The Sacramento Municipal Utility District (SMUD) is the sixth largest community-owned power company in the United States, servicing more than 600,000 customers in and around Sacramento. They have been recognized as an industry leader and award winner for their innovative energy efficiency programs, renewable power technologies and sustainable solutions for a healthier environment. SMUD is dedicated to staying at the forefront of green initiatives and is California’s first utility to receive over 20% of their energy from renewable resources. The organization breeds a culture committed to innovation and efficiency, so it’s no surprise their identity governance program is focused on just that.
While SMUD received recognition for their innovative business approach, their identity management lagged. User access and onboarding was managed manually, which was time-consuming and left room for error. With efficiency and innovation at the core of SMUD’s IT strategy, they knew investing in an identity program – one that offered visibility into their unstructured data – was necessary for the overall health of the company.
SMUD made the decision to invest in SailPoint IdentityIQ and set initial goals that included automating the management of roles, password management, access certifications and access requests. After implementation, the IT team saw an immediate improvement with the time it took to onboard and offboard employees, including visibility of who has access to applications used across the company.

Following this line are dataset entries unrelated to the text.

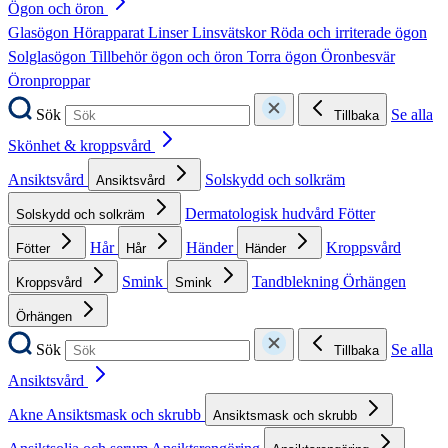
Ögon och öron
Glasögon
Hörapparat
Linser
Linsvätskor
Röda och irriterade ögon
Solglasögon
Tillbehör ögon och öron
Torra ögon
Öronbesvär
Öronproppar
Sök
Se alla
Tillbaka
Skönhet & kroppsvård
Ansiktsvård
Solskydd och solkräm
Ansiktsvård
Dermatologisk hudvård
Fötter
Solskydd och solkräm
Hår
Händer
Kroppsvård
Fötter
Hår
Händer
Smink
Tandblekning
Örhängen
Kroppsvård
Smink
Örhängen
Sök
Se alla
Tillbaka
Ansiktsvård
Akne
Ansiktsmask och skrubb
Ansiktsmask och skrubb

John Peters, Senior Enterprise Infrastructure Specialist at SMUD who spearheaded the program, reflected on the ease of using the tool saying, “The flexibility of IdentityIQ is what makes it such a powerful tool, and something we haven’t had access to before.”
SMUD’s identity program has had several achievements over the past few years and is crucial to mitigating overall risk and remaining compliant under strict regulatory requirements in the industry. Under John’s guidance and with the help of SailPoint, SMUD has automated identity processes, reduced call center tickets with password self-service and increased adherence to regulatory standards.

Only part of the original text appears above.